If $x\Big\lfloor x \big\lfloor x\lfloor x \rfloor \big\rfloor \Big\rfloor=2018$, find $x$.
My working: if $x$ is positive then by estimation it must be in $(6,7)$ and for this interval I : $x\Big\lfloor x \big\lfloor x\lfloor x \rfloor \big\rfloor \Big\rfloor<2003$. So no solution for positive $x$.
For negative $x$, I got $x \in (-7,-6)$ and using this I got $x=\frac{2018}{k}, k$ can be $-336,-335,\cdots,-289,$
Now using excel sheet I got $x=-\frac{2018}{305}$.
Best Answer
Let $$f(x)=x\Bigl\lfloor x\bigl\lfloor x\lfloor x\rfloor\bigr\rfloor\Bigr\rfloor. $$ Note that $f$ is monotonic on $[1,\infty)$ and monotonic on $(-\infty,0]$, whereas there is clearly no solution with $0<x<1$ (where $f(x)=0$). Hence there is possibly one positive and/or one negative solution.

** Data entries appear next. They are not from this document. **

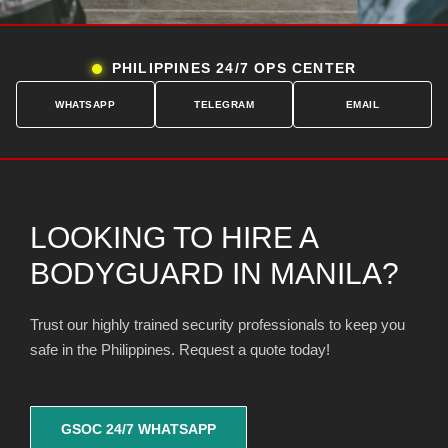
PHILIPPINES 24/7 OPS CENTER
WHATSAPP
TELEGRAM
EMAIL
LOOKING TO HIRE A
BODYGUARD IN MANILA?
Trust our highly trained security professionals to keep you
safe in the Philippines. Request a quote today!
GSOC 24/7 WHATSAPP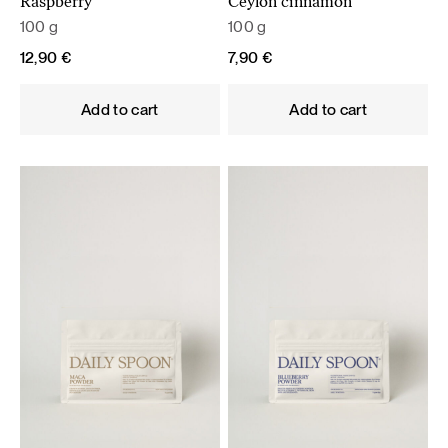
Raspberry
Ceylon cinnamon
100 g
100 g
12,90
€
7,90
€
Add to cart
Add to cart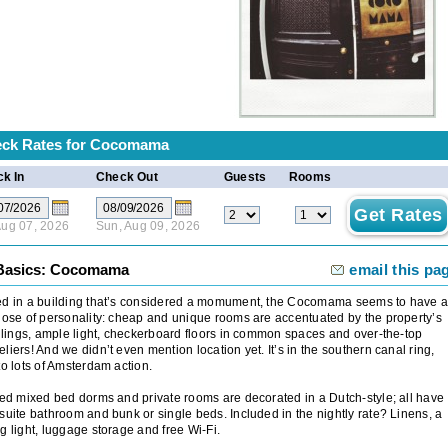
ck Rates for
Cocomama
k In
Check Out
Guests
Rooms
 Aug 07, 2026
Sun, Aug 09, 2026
Basics: Cocomama
email this pa
ed in a building that’s considered a momument, the Cocomama seems to have 
dose of personality: cheap and unique rooms are accentuated by the property’s
eilings, ample light, checkerboard floors in common spaces and over-the-top
liers! And we didn’t even mention location yet. It’s in the southern canal ring,
to lots of Amsterdam action.
ied mixed bed dorms and private rooms are decorated in a Dutch-style; all have
suite bathroom and bunk or single beds. Included in the nightly rate? Linens, a
g light, luggage storage and free Wi-Fi.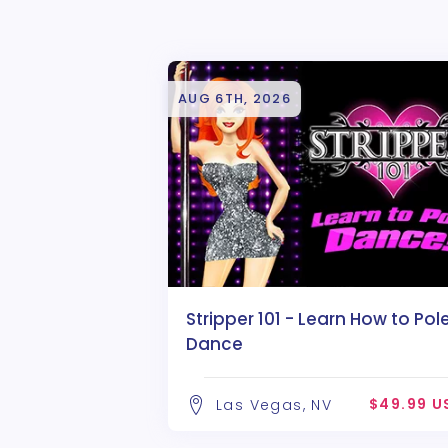
AUG 6TH, 2026
Stripper 101 - Learn How to Pol
Dance
$49.99 U
Las Vegas, NV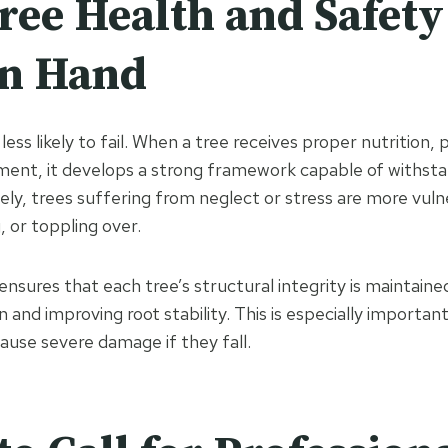
ee Health and Safety
in Hand
less likely to fail. When a tree receives proper nutrition, 
ment, it develops a strong framework capable of withst
ly, trees suffering from neglect or stress are more vuln
, or toppling over.
ensures that each tree’s structural integrity is maintaine
n and improving root stability. This is especially importa
cause severe damage if they fall.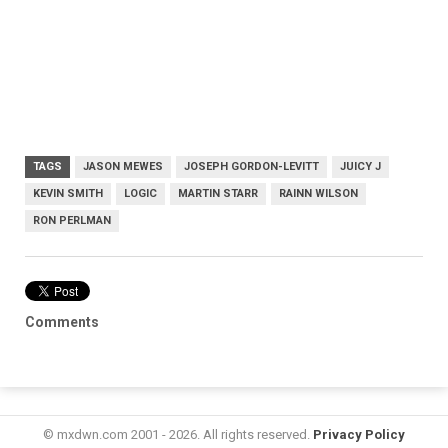
TAGS
JASON MEWES
JOSEPH GORDON-LEVITT
JUICY J
KEVIN SMITH
LOGIC
MARTIN STARR
RAINN WILSON
RON PERLMAN
Comments
© mxdwn.com 2001 - 2026. All rights reserved.
Privacy Policy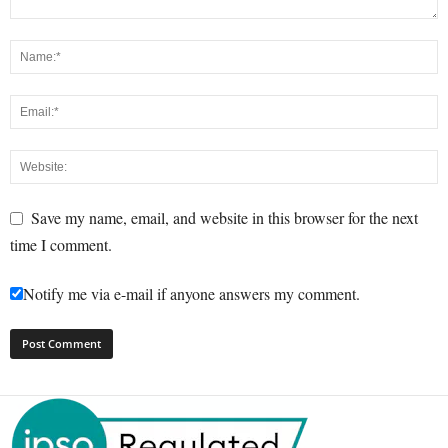
Save my name, email, and website in this browser for the next
time I comment.
Notify me via e-mail if anyone answers my comment.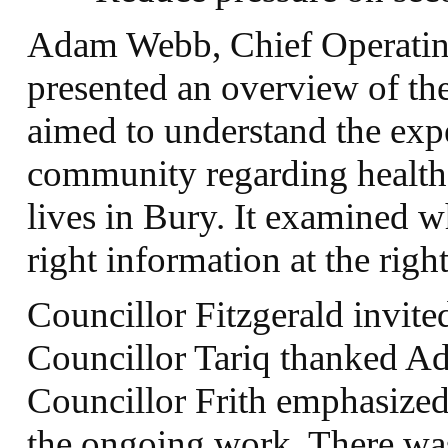
Adam Webb, Chief Operating
presented an overview of the
aimed to understand the exp
community regarding health 
lives in Bury. It examined 
right information at the rig
Councillor Fitzgerald invit
Councillor Tariq thanked A
Councillor Frith emphasized
the ongoing work. There was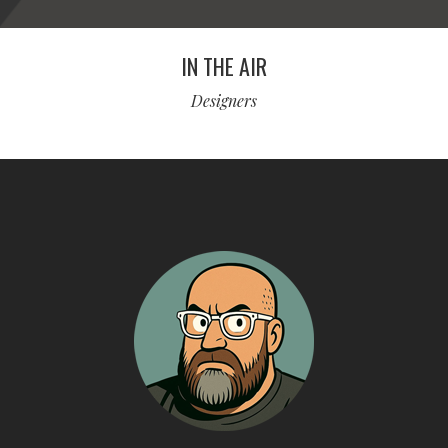
IN THE AIR
Designers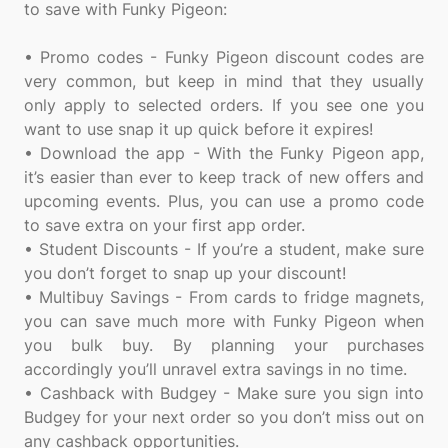
to save with Funky Pigeon:
• Promo codes - Funky Pigeon discount codes are
very common, but keep in mind that they usually
only apply to selected orders. If you see one you
want to use snap it up quick before it expires!
• Download the app - With the Funky Pigeon app,
it’s easier than ever to keep track of new offers and
upcoming events. Plus, you can use a promo code
to save extra on your first app order.
• Student Discounts - If you’re a student, make sure
you don’t forget to snap up your discount!
• Multibuy Savings - From cards to fridge magnets,
you can save much more with Funky Pigeon when
you bulk buy. By planning your purchases
accordingly you’ll unravel extra savings in no time.
• Cashback with Budgey - Make sure you sign into
Budgey for your next order so you don’t miss out on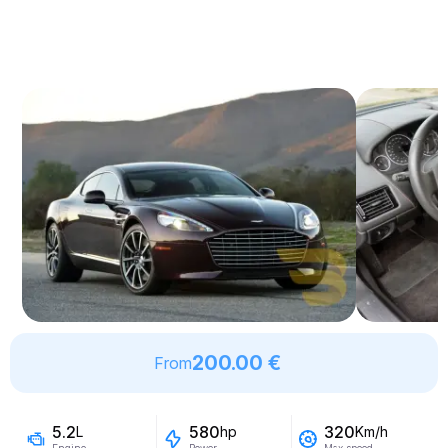
200.00 €
From
5.2
580
320
L
hp
Km/h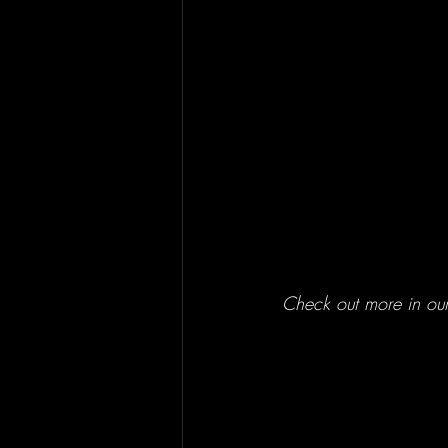
Check out more in our p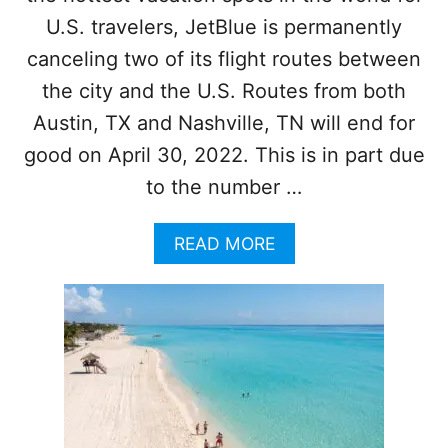
E
U.S. travelers, JetBlue is permanently
A
canceling two of its flight routes between
W
E
the city and the U.S. Routes from both
E
Austin, TX and Nashville, TN will end for
D
O
good on April 30, 2022. This is in part due
F
F
to the number …
B
E
A
READ MORE
A
B
C
O
H
U
E
T
S
J
F
E
O
T
R
B
T
L
O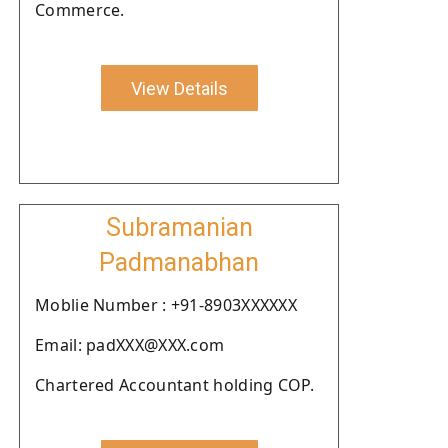
Commerce.
View Details
Subramanian
Padmanabhan
Moblie Number : +91-8903XXXXXX
Email: padXXX@XXX.com
Chartered Accountant holding COP.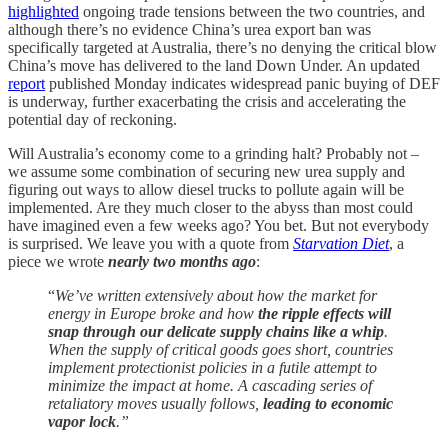
highlighted
ongoing trade tensions between the two countries, and
although there’s no evidence China’s urea export ban was
specifically targeted at Australia, there’s no denying the critical blow
China’s move has delivered to the land Down Under. An updated
report
published Monday indicates widespread panic buying of DEF
is underway, further exacerbating the crisis and accelerating the
potential day of reckoning.
Will Australia’s economy come to a grinding halt? Probably not –
we assume some combination of securing new urea supply and
figuring out ways to allow diesel trucks to pollute again will be
implemented. Are they much closer to the abyss than most could
have imagined even a few weeks ago? You bet. But not everybody
is surprised. We leave you with a quote from
Starvation Diet
, a
piece we wrote
nearly two months ago
:
“
We’ve written extensively about how the market for
energy in Europe broke and how
the ripple effects will
snap through our delicate supply chains like a whip
.
When the supply of critical goods goes short, countries
implement protectionist policies in a futile attempt to
minimize the impact at home. A cascading series of
retaliatory moves usually follows,
leading to economic
vapor lock
.”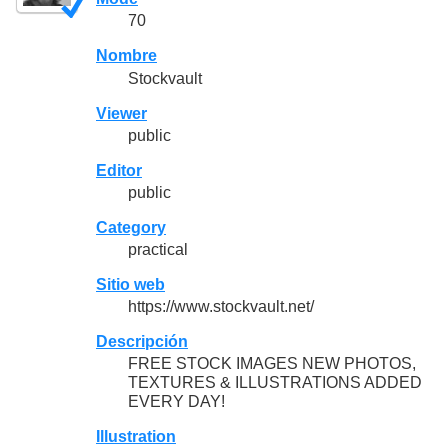
70
Nombre
Stockvault
Viewer
public
Editor
public
Category
practical
Sitio web
https://www.stockvault.net/
Descripción
FREE STOCK IMAGES NEW PHOTOS,
TEXTURES & ILLUSTRATIONS ADDED
EVERY DAY!
Illustration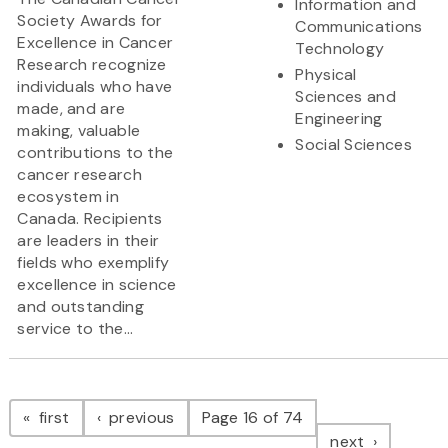
Information and
Society Awards for
Communications
Excellence in Cancer
Technology
Research recognize
Physical
individuals who have
Sciences and
made, and are
Engineering
making, valuable
Social Sciences
contributions to the
cancer research
ecosystem in
Canada. Recipients
are leaders in their
fields who exemplify
excellence in science
and outstanding
service to the...
Pagination
page
page
first
previous
Page 16 of 74
page
next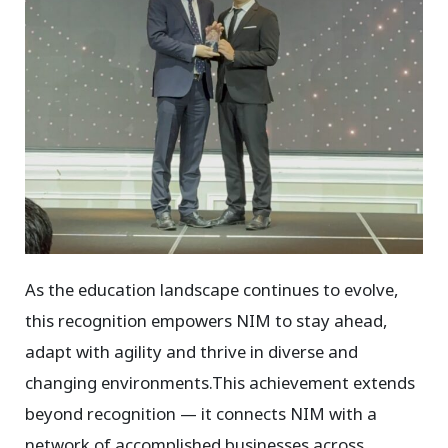
As the education landscape continues to evolve,
this recognition empowers NIM to stay ahead,
adapt with agility and thrive in diverse and
changing environments.This achievement extends
beyond recognition — it connects NIM with a
network of accomplished businesses across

We have $f(x)\approx x^4$ so we solve $x^4=2018$ instead, which has two real solutions $$x=\pm\sqrt[4]{2018}=\pm 6.702\ldots$$ so that we suspect $$\lfloor x\rfloor = 6\qquad\text{or}\qquad \lfloor x\rfloor=-7$$ Then $f(x)\approx 6x^3$ or $\approx -7x^3$ depending on the sign of $x$, so we solve $6x^3=2018$ and $-7x^3=2018$ instead. Each gives us one real solution $$ x=\sqrt[3]{\frac{2018}6}\qquad\text{resp.}\qquad x =-\sqrt[3]{\frac{2018}7}$$ so that $$6x=41.726\ldots\qquad\text{resp.}\qquad -7x=46.242\ldots$$ so that we suspect $$\lfloor 6x\rfloor =41\qquad\text{resp.}\qquad \lfloor -7x\rfloor =46.$$ Then $f(x)\approx 41x^2$ with $x>0$ or $\approx 46x^2$ with $x<0$. We solve these approximations and find $$ x=\sqrt{\frac{2018}{41}}\qquad\text{resp.}\qquad x=-\sqrt{\frac{2018}{46}}$$ so that $$ 41x=287.642\ldots\qquad\text{resp.}\qquad 46x=-304.676\ldots$$ and we suspect $$\lfloor 41x\rfloor = 287\qquad\text{resp.}\qquad\lfloor 46x\rfloor = -305. $$ Now for such $x$ we have exactly $f(x)=287x$ resp. $f(x)=-305x$, so we need $x=\frac{2018}{287}$ or $$\fbox{$\displaystyle{x=-\frac{2018}{305}}$}.$$ The latter turns out to be a solution and hence is the only negative solution. However, the former does not work out: $f(\frac{2018}{287})>2018$. Let's revisit our approximations. As the floor function decreases values, but by less than $1$, we have $f(x)=(x-\delta)^4$ for some $0\le \delta<1$ (at least for $x\ge 1$). So $x-\delta=6.702\ldots$ and either our guess $\lfloor x\rfloor =6$ was correct, or we have $\lfloor x\rfloor =7$ - but then $f(x)\ge f(7)>2018$. So we do have $f(x)=x\bigl \lfloor x\lfloor 6x\rfloor \bigr\rfloor$ as used above. Then in the range of interest, we do have $f(x)=6(x-\delta)^3$ with $0\le \delta<\frac 16$. So $6x-6\delta=41.726\ldots$ and either $\lfloor6x\rfloor = 41$ or $\lfloor 6x\rfloor =42$ - but the latter would mean $x\ge 7$, which we already excluded. Hence our guess $\lfloor6x\rfloor = 41$ must have been correct. Now $f(x)=x\lfloor41x\rfloor$ and we have $f(x)=41(x-\delta)^2$ for some $0\le\delta<\frac1{41}$. Then $41x-41\delta=287.642\ldots$ and so either $\lfloor 41x\rfloor =287$ or $\lfloor41\rfloor=288$. Then $x=\frac{2018}{287}$ (excluded above) or $x=\frac{2018}{288}$ - but once again the latter is $>7$. So there indeed is no positive solution.